Target-encoding Categorical Variables

One nice alternative to One-hot encoding your categories

Vinícius Trevisan
Towards Data Science

--

Original by Tengyart on Unsplash

Categorical variables are a challenge for Machine Learning algorithms. Since most (if not all) of them accept only numerical values as inputs, we need to transform the categories into numbers to use them in the model.

By one-hot encoding them, we create a really sparse matrix and inflate the number of dimensions the model needs to work with, and we may fall victim to the dreaded Curse of Dimensionality. This is amplified when the feature has too many categories, most of them being useless for the prediction.

One clever approach to deal with this problem is the Target Encoder.

The code and examples used on this article are also available on my GitHub repository:

Target Encoder

The main idea behind the target encoder is to encode the categories by replacing them for a measurement of the effect they might have on the target.

On a binary classifier, the simplest way to do that is by calculating the probability p(t = 1 | x = ci) in which t denotes the target, x is the input and ci is the i-th category. In Bayesian statistics, this is considered the posterior probability of t=1 given the input was the category ci.

This means we will replace the category ci for the value of the posterior probability of the target being 1 on the presence of that category.

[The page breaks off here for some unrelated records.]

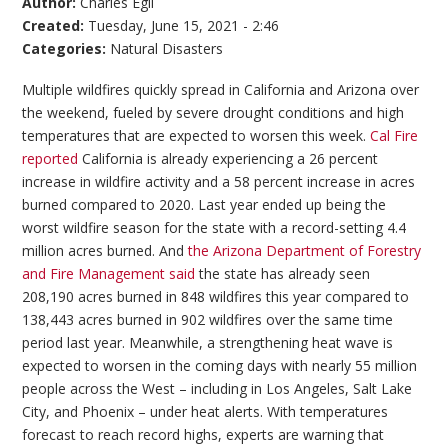
Author:
Charles Egli
Created:
Tuesday, June 15, 2021 - 2:46
Categories:
Natural Disasters
Multiple wildfires quickly spread in California and Arizona over
the weekend, fueled by severe drought conditions and high
temperatures that are expected to worsen this week.
Cal Fire
reported
California is already experiencing a 26 percent
increase in wildfire activity and a 58 percent increase in acres
burned compared to 2020. Last year ended up being the
worst wildfire season for the state with a record-setting 4.4
million acres burned. And
the Arizona Department of Forestry
and Fire Management said
the state has already seen
208,190 acres burned in 848 wildfires this year compared to
138,443 acres burned in 902 wildfires over the same time
period last year. Meanwhile, a strengthening heat wave is
expected to worsen in the coming days with nearly 55 million
people across the West – including in Los Angeles, Salt Lake
City, and Phoenix – under heat alerts. With temperatures
forecast to reach record highs, experts are warning that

Consider the dataset below:

Image by author

For every single possible category (Nonfiction, Romance, Drama, Sci-Fi, and Fantasy) we need to count how many occurrences there are of the target 0 and the target 1. Then we calculate:

Image by author

This can be done with the code below:

categories = df['genre'].unique()
targets = df['target'].unique()
cat_list = []
for cat in categories:
aux_dict = {}
aux_dict['category'] = cat
aux_df = df[df['genre'] == cat]
counts = aux_df['target'].value_counts()
aux_dict['count'] = sum(counts)
for t in targets:
aux_dict['target_' + str(t)] = counts[t]
cat_list.append(aux_dict)
cat_list = pd.DataFrame(cat_list)
cat_list['genre_encoded_dumb'] = cat_list['target_1'] / cat_list['count']

So in the end, the cat_list dataframe will look like this:

Image by author

Since the target of interest is the value “1”, this probability is actually the mean of the target, given a category. This is the reason why this method of target encoding is also called “mean” encoding.

We can calulate this mean with a simple aggregation, then:

stats = df['target'].groupby(df['genre']).agg(['count', 'mean'])
Image by author

There you go! The variables and their respective encoding with a single line of code.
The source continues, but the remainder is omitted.